Et finalement, un témoin explique comment a été construite à Bénouville la valleuse (76), dite du curé :
y a un curé / il paraît que les sorciers du village / il avait voulu les exorciser / alors ils || ont dit / ah / tu te crais (crois) malin (toi) le curé et bien pou (pour) ta peine / tu vas (voir) ce que tu vas (faire) / <c'> est eux qui lui ont fait percer la falaise / ils l'ont obligé à faire trois quatre marches tous les jours

Nous avons trouvé d'autres précisions sur la construction de cette valleuse : des documents (77) nous ont indiqué qu'elle doit son nom à l'abbé Desson-de-Saint-Aignan qui fit tailler dans la falaise, en 1883, un escalier de 283 marches destiné à permettre un accès direct à la mer aux pêcheurs locaux. En juillet 2001, le Courrier cauchois (28.07.01, p. 11) signalait par un article intitulé " De profondis pour la Valleuse du curé " l'effondrement de cette partie de la falaise. Bénouville est une localité souvent mentionnée dans la région pour des raisons que nous évoquerons plus bas (§ 3.3.2.2).

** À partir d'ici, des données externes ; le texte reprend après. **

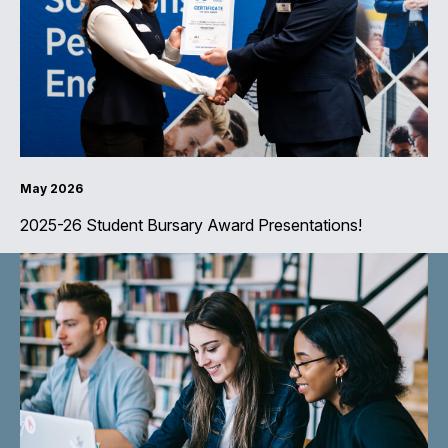
May 2026
2025-26 Student Bursary Award Presentations!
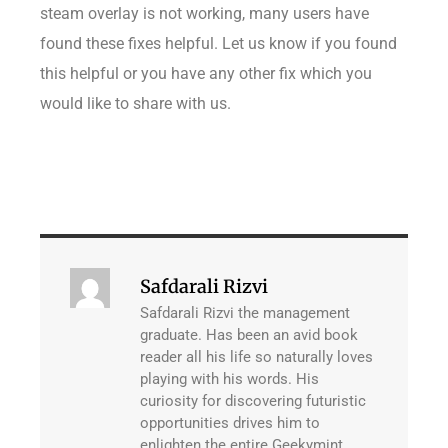
steam overlay is not working, many users have
found these fixes helpful. Let us know if you found
this helpful or you have any other fix which you
would like to share with us.
Safdarali Rizvi
Safdarali Rizvi the management
graduate. Has been an avid book
reader all his life so naturally loves
playing with his words. His
curiosity for discovering futuristic
opportunities drives him to
enlighten the entire Geekymint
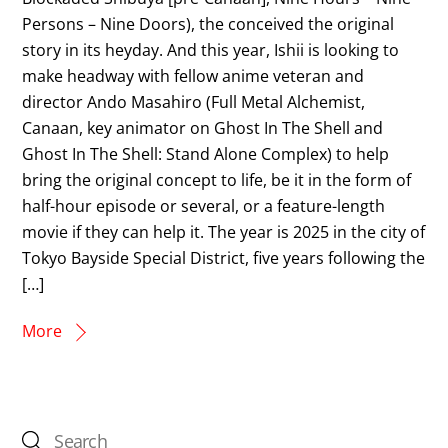
Persons – Nine Doors), the conceived the original
story in its heyday. And this year, Ishii is looking to
make headway with fellow anime veteran and
director Ando Masahiro (Full Metal Alchemist,
Canaan, key animator on Ghost In The Shell and
Ghost In The Shell: Stand Alone Complex) to help
bring the original concept to life, be it in the form of
half-hour episode or several, or a feature-length
movie if they can help it. The year is 2025 in the city of
Tokyo Bayside Special District, five years following the
[…]
More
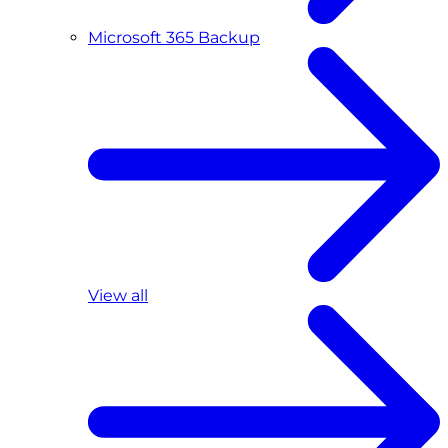
Microsoft 365 Backup
View all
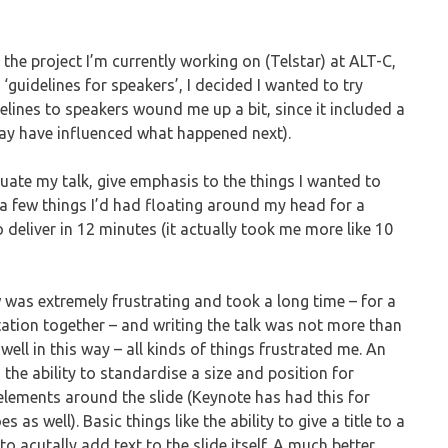
the project I’m currently working on (Telstar) at ALT-C,
‘guidelines for speakers’, I decided I wanted to try
elines to speakers wound me up a bit, since it included a
 may have influenced what happened next).
uate my talk, give emphasis to the things I wanted to
 a few things I’d had floating around my head for a
o deliver in 12 minutes (it actually took me more like 10
 was extremely frustrating and took a long time – for a
tation together – and writing the talk was not more than
ell in this way – all kinds of things frustrated me. An
n the ability to standardise a size and position for
elements around the slide (Keynote has had this for
 as well). Basic things like the ability to give a title to a
to acutally add text to the slide itself. A much better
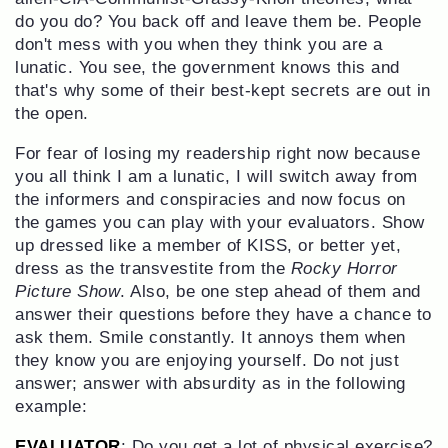
do you do? You back off and leave them be. People
don't mess with you when they think you are a
lunatic. You see, the government knows this and
that's why some of their best-kept secrets are out in
the open.
For fear of losing my readership right now because
you all think I am a lunatic, I will switch away from
the informers and conspiracies and now focus on
the games you can play with your evaluators. Show
up dressed like a member of KISS, or better yet,
dress as the transvestite from the
Rocky Horror
Picture Show
. Also, be one step ahead of them and
answer their questions before they have a chance to
ask them. Smile constantly. It annoys them when
they know you are enjoying yourself. Do not just
answer; answer with absurdity as in the following
example:
EVALUATOR
: Do you get a lot of physical exercise?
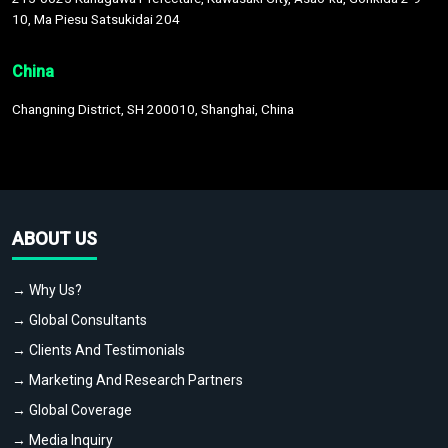
10, Ma Piesu Satsukidai 204
China
Changning District, SH 200010, Shanghai, China
ABOUT US
→ Why Us?
→ Global Consultants
→ Clients And Testimonials
→ Marketing And Research Partners
→ Global Coverage
→ Media Inquiry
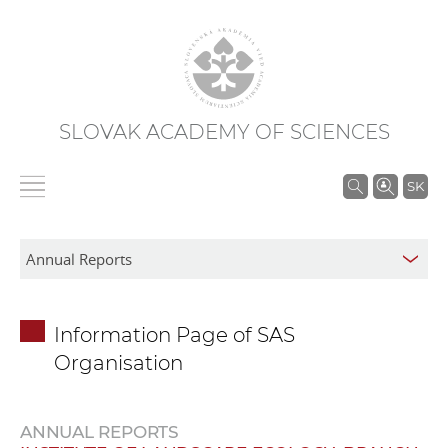
SLOVAK ACADEMY OF SCIENCES
S
SK
e
a
r
c
h
Information Page of SAS
i
Organisation
n
S
A
ANNUAL REPORTS
S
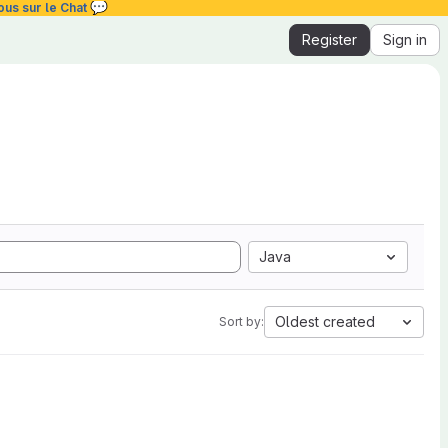
💬
ous sur le Chat
Register
Sign in
Java
Oldest created
Sort by:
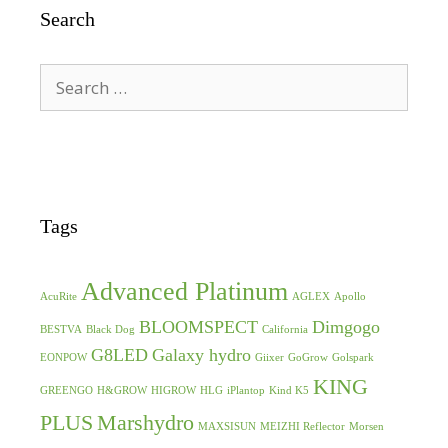
Search
Search
for:
Tags
Advanced Platinum
AcuRite
AGLEX
Apollo
BLOOMSPECT
Dimgogo
BESTVA
Black Dog
California
G8LED
Galaxy hydro
EONPOW
Giixer
GoGrow
Golspark
KING
GREENGO
H&GROW
HIGROW
HLG
iPlantop
Kind K5
PLUS
Marshydro
MAXSISUN
MEIZHI Reflector
Morsen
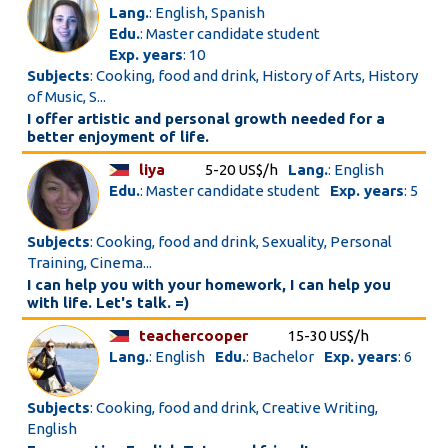
Lang.
: English, Spanish
Edu.
: Master candidate student
Exp. years
: 10
Subjects
: Cooking, food and drink, History of Arts, History
of Music, S...
I offer artistic and personal growth needed for a
better enjoyment of life.
liya
5-20 US$/h
Lang.
: English
Edu.
: Master candidate student
Exp. years
: 5
Subjects
: Cooking, food and drink, Sexuality, Personal
Training, Cinema...
I can help you with your homework, I can help you
with life. Let's talk. =)
teachercooper
15-30 US$/h
Lang.
: English
Edu.
: Bachelor
Exp. years
: 6
Subjects
: Cooking, food and drink, Creative Writing,
English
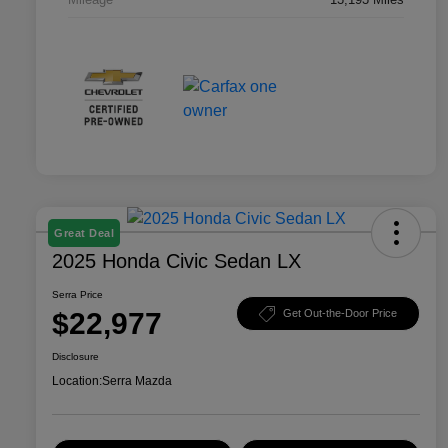
Great Deal
2025 Honda Civic Sedan LX
Serra Price
$22,977
Get Out-the-Door Price
Disclosure
Location:
Serra Mazda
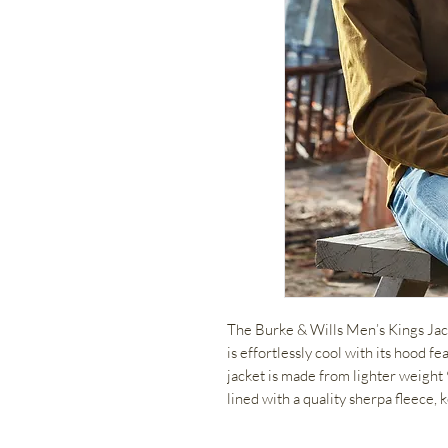
The Burke & Wills Men’s Kings Jacke
is effortlessly cool with its hood fe
jacket is made from lighter weight
lined with a quality sherpa fleece,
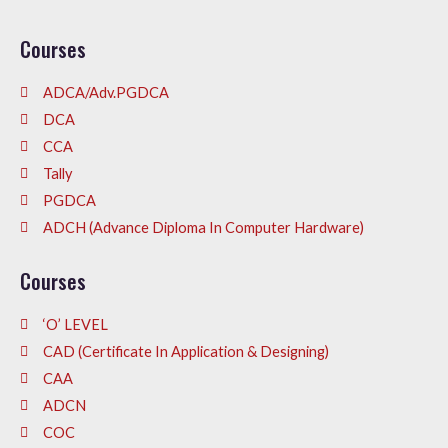
Courses
ADCA/Adv.PGDCA
DCA
CCA
Tally
PGDCA
ADCH (Advance Diploma In Computer Hardware)
Courses
‘O’ LEVEL
CAD (Certificate In Application & Designing)
CAA
ADCN
COC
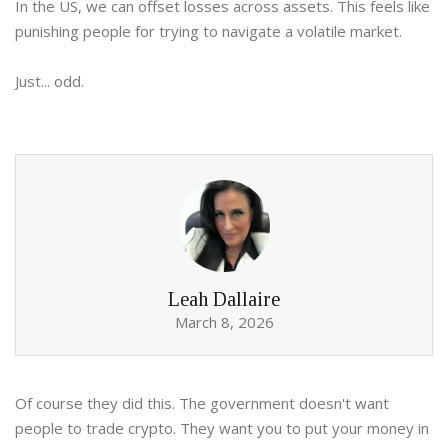
In the US, we can offset losses across assets. This feels like
punishing people for trying to navigate a volatile market.
Just... odd.
Leah Dallaire
March 8, 2026
Of course they did this. The government doesn't want
people to trade crypto. They want you to put your money in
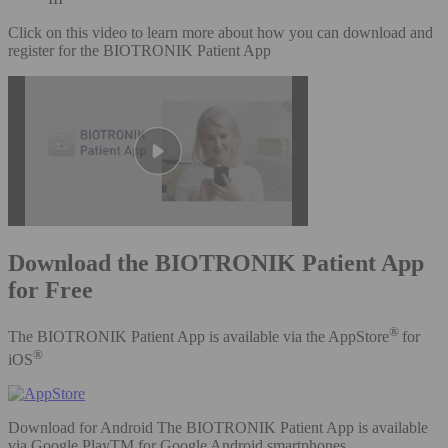
Click on this video to learn more about how you can download and
register for the BIOTRONIK Patient App
Download the BIOTRONIK Patient App
for Free
®
The BIOTRONIK Patient App is available via the AppStore
for
®
iOS
Download for Android The BIOTRONIK Patient App is available
via Google PlayTM for Google Android smartphones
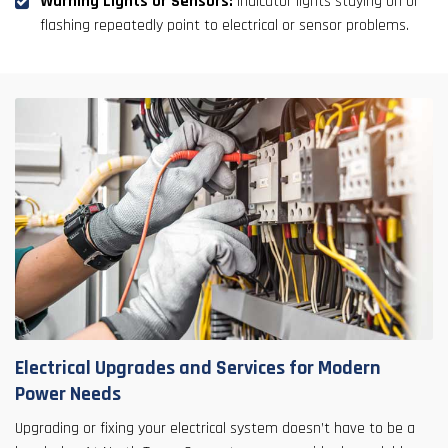
Warning Lights or Sensors:
Indicator lights staying on or
flashing repeatedly point to electrical or sensor problems.
Electrical Upgrades and Services for Modern
Power Needs
Upgrading or fixing your electrical system doesn’t have to be a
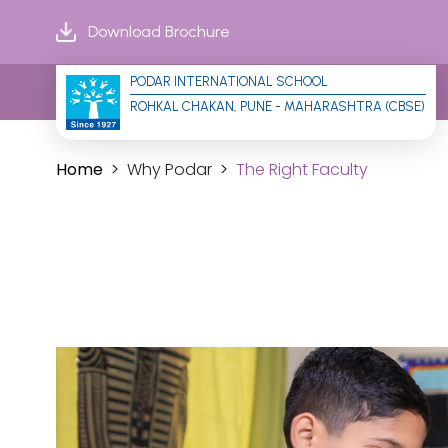
Download Brochure
PODAR INTERNATIONAL SCHOOL
ROHKAL CHAKAN, PUNE - MAHARASHTRA (CBSE)
Home
Why Podar
The Right Faculty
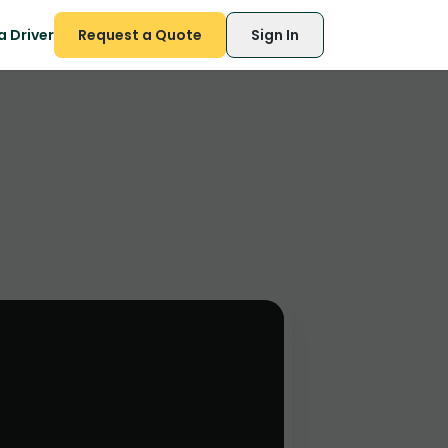
 Driver
Request a Quote
Sign In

Le Mont Rôti est un lieu-dit situé à six kilomètres du bord de mer. Il était très bien connu dans la région du fait que ses habitants, les Vôleux (voleurs), s'y déplaçaient pour vendre leurs produits et a été spontanément cité par les témoins. Le récit suivant est fait par un Fécampois qui apporte également des précisions sur la prononciation des Yportais, comparée à celle des autres habitants de la région :
on mettait sa main sur ses poches pour passer au Mont Rôti / parce que c'était des vôleux (voleurs) / ils ne vivaient que de rapines / ils fabriquaient des balais de brindilles / ils allaient couper sans scrupule dans les bois des gens des petites branches minces / et puis ils les liaient avec une paille et les vendaient sans être emmanchés / ils partaient avec une hotte pleine de balais / alors il y avait la mée (mère) puis la fille qui allaient de porte en porte // la femme du Mont Rôti passait la tête [citation] il en faut-ti (faut-il) des bâlais [reprise du récit] puis elle dit à sa fille de prendre la rue en face et de faire pareil / puis au bout de la rue / la fille rejoint la mère qui lui demande [citation] qui qu't'as fait (qu'est-ce que tu as fait ) [réponse de la fille] j'n'ai pin vendu (je n'en ai point vendu) / ils n'en veulent pin (point) / y en a un qui m'a dit / a ben marde pou ta (et bien merde pour toi) [commentaire du témoin] c'est l'accent d'Yport / ils disent ta (toi) / le Cauchois dit (toi)

Remarquons que le témoin ci-dessus, de même que de nombreux informateurs que nous avons interrogés sur ce point précis, ne considère pas comme Cauchois les habitants de la côte. Mais ce qui ne ressort pas de son témoignage, c'est que les habitants du Mont Rôti pouvaient inspirer une certaine frayeur, comme le raconte cet Yportais :
y avait une usine à bâlais / ils faisaient des bâlais de brinches (78) (brindilles) / alors le dicton disait [citation] oh des bâlais bruns / qui bâlient (balaient) très bien / des petits bâlais neus (neufs) / qui bâlient (balaient) tout seus (seuls) [fin de citation] c'était des gens qu'étaient forts / quand on passait par là / on regardait par la fenêtre / on disait / y a le bâlai de brinches qui bâlit (balait) la maison tout seu (seul) / on n'était pas bien rassuré

Nous venons de mentionner des sobriquets appliqués aux habitants de communes côtières. Ces sobriquets, parfois peu connus hors des milieux de pêcheurs, liés à une activité de la ville ou à une particularité de sa population, semblent avoir été donnés par moquerie par les habitants des localités voisines. Seuls les Yportais, qui revendiquent leur surnom avec véhémence, le voient comme la preuve de leur origine étrangère.